Amongst 16 drugs and 1 control tested, pyronaridine, methylene blue and 5 other antimalarials were highly active in vitro against larval stage schistosomula with a 50% inhibitory concentration below 10 μM. Both drugs were lethal to ex vivo adult worms tested at 30 μM with methylene blue also active at 10 μM. Pyronaridine treatment of mice infected with S. mansoni at the prepatent stage reduced worm burden by 82% and cured 7 out of 12 animals, however in mice adult stages remained viable. In contrast, methylene blue inhibited adult worms by 60% but cure was not achieved. In an observational pilot trial in Gabon in children, the antimalarial drug combination pyronaridine-artesunate (Pyramax) reduced S. haematobium egg excretion from 10/10 ml urine to 0/10 ml urine, and 3 out of 4 children were cured.

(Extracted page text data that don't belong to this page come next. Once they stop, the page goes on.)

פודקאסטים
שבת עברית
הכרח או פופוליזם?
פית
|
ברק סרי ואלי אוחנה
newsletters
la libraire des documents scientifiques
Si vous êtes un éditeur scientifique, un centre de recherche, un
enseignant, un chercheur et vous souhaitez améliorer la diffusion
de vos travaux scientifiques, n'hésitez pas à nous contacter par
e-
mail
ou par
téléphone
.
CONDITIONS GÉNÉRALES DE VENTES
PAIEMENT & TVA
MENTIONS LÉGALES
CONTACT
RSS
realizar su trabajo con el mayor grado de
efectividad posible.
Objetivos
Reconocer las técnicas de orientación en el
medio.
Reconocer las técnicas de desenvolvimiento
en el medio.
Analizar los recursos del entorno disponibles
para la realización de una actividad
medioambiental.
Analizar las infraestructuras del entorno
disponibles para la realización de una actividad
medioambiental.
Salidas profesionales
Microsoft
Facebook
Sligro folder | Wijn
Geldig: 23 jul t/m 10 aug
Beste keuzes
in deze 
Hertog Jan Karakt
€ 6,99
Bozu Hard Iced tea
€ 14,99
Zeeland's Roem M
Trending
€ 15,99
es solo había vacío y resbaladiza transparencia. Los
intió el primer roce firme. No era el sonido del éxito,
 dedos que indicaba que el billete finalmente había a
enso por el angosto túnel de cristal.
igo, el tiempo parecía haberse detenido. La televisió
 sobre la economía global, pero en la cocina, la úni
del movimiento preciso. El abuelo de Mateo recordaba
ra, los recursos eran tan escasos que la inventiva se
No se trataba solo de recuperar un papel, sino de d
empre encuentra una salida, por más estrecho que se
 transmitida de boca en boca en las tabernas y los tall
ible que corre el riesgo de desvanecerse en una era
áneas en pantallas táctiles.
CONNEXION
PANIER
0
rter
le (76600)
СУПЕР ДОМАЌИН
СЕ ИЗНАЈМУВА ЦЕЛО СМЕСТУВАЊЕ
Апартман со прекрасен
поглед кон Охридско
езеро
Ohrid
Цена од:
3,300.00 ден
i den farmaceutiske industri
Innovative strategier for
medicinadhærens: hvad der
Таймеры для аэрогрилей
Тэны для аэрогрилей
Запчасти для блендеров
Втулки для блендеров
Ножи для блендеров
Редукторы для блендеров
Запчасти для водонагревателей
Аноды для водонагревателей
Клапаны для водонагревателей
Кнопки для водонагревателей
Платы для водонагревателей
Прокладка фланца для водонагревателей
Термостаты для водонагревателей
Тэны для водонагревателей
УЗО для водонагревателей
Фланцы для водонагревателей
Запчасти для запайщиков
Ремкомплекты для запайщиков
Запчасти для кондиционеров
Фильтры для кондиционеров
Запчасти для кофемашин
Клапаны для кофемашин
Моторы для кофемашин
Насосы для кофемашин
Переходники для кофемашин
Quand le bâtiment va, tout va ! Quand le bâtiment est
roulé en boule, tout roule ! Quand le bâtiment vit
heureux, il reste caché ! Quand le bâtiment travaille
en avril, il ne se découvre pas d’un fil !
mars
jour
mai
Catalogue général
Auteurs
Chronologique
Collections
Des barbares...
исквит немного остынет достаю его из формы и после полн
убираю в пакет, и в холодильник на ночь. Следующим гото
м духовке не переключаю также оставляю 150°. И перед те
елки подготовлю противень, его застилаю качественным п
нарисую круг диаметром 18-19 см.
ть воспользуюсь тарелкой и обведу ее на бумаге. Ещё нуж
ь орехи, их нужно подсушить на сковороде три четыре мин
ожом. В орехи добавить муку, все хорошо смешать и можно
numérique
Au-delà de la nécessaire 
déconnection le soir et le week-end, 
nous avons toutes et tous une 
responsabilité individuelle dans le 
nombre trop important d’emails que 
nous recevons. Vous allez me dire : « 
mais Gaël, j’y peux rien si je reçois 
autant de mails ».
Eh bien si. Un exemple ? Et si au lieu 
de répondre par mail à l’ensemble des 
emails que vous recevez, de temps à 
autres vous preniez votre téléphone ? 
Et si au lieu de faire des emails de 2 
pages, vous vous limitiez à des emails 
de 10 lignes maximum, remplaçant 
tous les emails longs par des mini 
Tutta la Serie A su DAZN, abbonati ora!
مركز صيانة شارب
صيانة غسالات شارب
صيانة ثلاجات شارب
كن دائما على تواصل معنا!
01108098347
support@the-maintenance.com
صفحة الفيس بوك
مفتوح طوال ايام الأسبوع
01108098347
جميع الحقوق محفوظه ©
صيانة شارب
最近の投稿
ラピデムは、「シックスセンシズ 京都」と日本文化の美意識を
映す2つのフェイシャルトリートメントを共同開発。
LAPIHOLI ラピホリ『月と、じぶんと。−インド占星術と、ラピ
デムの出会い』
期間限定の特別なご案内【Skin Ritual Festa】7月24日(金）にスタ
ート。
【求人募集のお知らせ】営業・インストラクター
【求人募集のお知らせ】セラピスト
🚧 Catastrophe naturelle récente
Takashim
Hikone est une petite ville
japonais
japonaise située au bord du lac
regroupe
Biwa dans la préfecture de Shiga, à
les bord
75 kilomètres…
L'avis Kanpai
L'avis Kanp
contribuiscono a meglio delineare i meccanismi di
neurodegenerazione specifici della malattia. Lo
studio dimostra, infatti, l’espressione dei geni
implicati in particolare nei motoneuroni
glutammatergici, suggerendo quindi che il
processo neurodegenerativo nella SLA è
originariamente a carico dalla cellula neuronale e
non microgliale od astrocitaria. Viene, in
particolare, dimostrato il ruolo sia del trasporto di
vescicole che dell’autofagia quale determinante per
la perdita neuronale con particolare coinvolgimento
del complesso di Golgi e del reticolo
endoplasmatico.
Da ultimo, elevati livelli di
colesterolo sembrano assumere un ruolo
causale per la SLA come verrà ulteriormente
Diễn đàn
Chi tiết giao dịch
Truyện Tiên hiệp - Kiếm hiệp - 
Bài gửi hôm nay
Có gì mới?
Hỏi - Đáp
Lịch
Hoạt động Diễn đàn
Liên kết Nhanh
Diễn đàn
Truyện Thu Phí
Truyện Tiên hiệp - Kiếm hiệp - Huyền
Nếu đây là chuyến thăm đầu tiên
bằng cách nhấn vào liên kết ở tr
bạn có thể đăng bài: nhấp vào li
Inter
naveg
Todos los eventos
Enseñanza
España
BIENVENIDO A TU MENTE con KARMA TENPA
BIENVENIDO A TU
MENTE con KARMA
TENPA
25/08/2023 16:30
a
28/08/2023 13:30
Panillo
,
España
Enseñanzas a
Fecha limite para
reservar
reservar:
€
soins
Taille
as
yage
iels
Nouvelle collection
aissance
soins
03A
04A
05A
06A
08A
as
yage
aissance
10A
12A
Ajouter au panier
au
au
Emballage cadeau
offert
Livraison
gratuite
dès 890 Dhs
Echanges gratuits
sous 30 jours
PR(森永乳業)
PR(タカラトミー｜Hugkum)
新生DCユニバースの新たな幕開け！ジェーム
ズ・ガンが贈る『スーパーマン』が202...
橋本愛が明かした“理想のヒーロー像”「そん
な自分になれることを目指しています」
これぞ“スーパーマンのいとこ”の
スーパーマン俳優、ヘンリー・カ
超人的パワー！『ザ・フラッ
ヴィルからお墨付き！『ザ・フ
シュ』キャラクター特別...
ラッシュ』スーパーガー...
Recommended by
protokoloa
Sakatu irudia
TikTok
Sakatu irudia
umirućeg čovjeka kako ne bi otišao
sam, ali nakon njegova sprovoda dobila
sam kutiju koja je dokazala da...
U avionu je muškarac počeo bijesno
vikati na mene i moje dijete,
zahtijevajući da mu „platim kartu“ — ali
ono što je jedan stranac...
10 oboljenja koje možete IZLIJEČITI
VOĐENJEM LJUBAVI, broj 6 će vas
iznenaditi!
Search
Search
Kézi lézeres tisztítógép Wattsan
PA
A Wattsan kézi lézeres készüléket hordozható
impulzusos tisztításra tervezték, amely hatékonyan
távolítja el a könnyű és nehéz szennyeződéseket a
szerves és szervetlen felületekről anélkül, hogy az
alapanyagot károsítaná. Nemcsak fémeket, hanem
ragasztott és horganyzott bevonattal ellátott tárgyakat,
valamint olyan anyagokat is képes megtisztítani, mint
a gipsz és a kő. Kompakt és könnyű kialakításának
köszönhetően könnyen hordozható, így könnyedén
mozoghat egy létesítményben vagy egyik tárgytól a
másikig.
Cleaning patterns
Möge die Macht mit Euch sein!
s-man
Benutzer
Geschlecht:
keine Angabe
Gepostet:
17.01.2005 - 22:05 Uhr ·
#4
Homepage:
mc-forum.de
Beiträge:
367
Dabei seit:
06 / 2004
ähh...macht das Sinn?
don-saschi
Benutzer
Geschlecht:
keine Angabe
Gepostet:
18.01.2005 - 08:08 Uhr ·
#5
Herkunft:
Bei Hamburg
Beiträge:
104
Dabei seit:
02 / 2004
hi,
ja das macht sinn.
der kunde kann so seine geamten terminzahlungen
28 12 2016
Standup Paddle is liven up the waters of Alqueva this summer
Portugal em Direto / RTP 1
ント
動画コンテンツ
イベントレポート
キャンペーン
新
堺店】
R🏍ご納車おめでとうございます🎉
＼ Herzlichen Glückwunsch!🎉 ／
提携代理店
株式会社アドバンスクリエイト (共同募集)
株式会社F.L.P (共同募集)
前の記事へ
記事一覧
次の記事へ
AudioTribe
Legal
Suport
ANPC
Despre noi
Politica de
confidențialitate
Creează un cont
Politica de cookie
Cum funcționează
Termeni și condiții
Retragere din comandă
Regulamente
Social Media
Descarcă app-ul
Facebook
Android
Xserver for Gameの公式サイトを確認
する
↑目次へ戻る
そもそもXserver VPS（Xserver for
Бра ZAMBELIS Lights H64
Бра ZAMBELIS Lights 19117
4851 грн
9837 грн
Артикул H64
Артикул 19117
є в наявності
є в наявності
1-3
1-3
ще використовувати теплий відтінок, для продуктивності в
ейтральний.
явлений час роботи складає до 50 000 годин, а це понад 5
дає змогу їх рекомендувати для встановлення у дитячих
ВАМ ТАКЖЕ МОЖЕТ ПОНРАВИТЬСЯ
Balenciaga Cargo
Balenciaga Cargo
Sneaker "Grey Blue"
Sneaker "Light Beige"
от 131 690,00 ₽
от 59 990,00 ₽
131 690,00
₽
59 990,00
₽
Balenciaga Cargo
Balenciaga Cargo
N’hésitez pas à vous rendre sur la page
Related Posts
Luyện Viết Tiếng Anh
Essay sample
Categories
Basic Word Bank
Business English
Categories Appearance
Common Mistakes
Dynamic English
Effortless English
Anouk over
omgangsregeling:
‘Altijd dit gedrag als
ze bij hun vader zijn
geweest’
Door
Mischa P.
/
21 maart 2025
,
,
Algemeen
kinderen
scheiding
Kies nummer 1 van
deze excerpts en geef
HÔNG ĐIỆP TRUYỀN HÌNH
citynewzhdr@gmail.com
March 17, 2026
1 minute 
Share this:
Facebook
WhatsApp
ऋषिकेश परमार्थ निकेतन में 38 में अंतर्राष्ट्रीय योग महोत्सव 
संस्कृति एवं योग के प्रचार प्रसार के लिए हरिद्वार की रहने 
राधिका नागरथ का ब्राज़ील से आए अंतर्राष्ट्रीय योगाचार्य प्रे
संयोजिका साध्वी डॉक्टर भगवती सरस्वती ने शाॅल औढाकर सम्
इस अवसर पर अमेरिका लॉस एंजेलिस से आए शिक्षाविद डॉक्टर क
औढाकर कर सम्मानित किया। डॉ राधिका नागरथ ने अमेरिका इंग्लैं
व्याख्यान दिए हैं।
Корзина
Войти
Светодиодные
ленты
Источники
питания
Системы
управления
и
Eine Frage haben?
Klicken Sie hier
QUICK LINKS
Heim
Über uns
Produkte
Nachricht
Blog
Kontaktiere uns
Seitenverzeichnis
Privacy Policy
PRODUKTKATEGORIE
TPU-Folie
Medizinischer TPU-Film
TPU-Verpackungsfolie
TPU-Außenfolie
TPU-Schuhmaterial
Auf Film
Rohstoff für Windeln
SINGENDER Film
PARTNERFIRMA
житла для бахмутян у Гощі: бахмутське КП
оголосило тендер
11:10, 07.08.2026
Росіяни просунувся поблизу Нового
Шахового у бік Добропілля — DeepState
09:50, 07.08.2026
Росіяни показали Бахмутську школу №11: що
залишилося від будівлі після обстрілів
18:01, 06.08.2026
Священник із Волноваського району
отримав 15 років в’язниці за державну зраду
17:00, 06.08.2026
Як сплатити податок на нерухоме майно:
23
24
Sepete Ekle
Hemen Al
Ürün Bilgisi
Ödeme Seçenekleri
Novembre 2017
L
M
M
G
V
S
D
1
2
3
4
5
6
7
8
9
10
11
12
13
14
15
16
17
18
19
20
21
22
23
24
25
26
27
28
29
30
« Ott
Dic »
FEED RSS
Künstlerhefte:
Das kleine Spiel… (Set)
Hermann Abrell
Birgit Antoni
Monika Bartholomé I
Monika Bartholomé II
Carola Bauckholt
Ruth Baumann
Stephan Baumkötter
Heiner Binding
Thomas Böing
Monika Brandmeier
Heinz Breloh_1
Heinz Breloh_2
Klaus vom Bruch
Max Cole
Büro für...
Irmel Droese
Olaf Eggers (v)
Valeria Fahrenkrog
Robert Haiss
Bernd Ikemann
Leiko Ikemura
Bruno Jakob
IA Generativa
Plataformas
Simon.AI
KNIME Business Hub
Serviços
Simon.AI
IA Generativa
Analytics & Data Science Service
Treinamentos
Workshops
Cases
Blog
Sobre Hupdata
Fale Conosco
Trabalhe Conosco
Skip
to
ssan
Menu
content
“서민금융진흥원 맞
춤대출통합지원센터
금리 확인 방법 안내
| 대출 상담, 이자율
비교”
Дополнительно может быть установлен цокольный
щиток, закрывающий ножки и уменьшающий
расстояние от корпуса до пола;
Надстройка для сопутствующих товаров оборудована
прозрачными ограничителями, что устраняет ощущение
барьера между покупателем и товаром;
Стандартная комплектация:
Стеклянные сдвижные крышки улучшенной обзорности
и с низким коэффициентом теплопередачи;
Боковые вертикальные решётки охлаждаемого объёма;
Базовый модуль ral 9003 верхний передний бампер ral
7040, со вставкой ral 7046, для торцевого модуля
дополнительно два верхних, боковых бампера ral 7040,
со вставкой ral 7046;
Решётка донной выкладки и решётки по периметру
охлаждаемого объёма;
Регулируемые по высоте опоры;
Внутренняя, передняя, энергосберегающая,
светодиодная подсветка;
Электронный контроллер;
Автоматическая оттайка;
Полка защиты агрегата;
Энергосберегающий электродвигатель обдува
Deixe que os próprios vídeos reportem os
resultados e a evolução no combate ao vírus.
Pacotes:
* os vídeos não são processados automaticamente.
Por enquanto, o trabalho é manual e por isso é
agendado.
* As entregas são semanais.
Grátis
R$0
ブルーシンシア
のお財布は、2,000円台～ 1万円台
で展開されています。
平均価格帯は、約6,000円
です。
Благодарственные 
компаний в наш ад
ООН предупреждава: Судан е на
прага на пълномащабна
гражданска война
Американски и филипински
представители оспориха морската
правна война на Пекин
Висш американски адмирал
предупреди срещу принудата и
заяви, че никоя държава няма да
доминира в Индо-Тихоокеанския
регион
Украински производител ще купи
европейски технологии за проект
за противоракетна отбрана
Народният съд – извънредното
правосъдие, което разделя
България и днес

Pyronaridine and methylene blue warrant further investigation as candidates for schistosomiasis treatment. Both compounds are approved for human use and evidence for their potential as antischistosomal compounds can be obtained directly from clinical testing. Particularly, pyronaridine-artesunate, already available as an antimalarial drug, calls for further clinical evaluation.
ClinicalTrials.gov Identifier NCT03201770.
血吸虫病在非洲高度流行。吡喹酮对成体血吸虫有效,但对未成熟阶段无效-这限制了对患者的管理和消除。鉴于吡喹酮的大规模使用,人们担心血吸虫会产生抗药性。抗疟药物是治疗血吸虫感染的替代治疗策略的有希望的药物。开发对疟疾和血吸虫病均有活性的药物特别有吸引力,因为在撒哈拉以南非洲,血吸虫感染通常与疟原虫同时发生。因此,抗疟化合物在体外、在小鼠体内和在临床研究中逐渐针对血吸虫进行了测试。
在所测试的 16 种药物和 1 种对照药物中,吡喃达酮、亚甲蓝和其他 5 种抗疟药物对幼虫期血吸虫有高度活性,半数抑制浓度低于 10 μM。两种药物在 30 μM 时对离体成虫均具有致死性,亚甲蓝在 10 μM 时也具有活性。吡喃达酮治疗感染曼氏血吸虫的未成熟期小鼠可使虫负荷减少 82%,并治愈 12 只动物中的 7 只,但成年期的老鼠仍存活。相比之下,亚甲蓝抑制成虫 60%,但未达到治愈效果。在加蓬的一项观察性试点试验中,抗疟药物组合吡喃达酮-青蒿琥酯(Pyramax)将 S. haematobium 的卵排量从 10/10 毫升尿液降低到 0/10 毫升尿液,4 名儿童中有 3 名治愈。
吡喃达酮和亚甲蓝值得进一步研究,作为治疗血吸虫病的候选药物。这两种化合物均已获准用于人类,并且可以直接从临床测试中获得它们作为抗血吸虫化合物的潜力的证据。特别是,吡喃达酮-青蒿琥酯,作为一种抗疟药物已经可用,需要进一步的临床评估。
ClinicalTrials.gov 标识符 NCT03201770。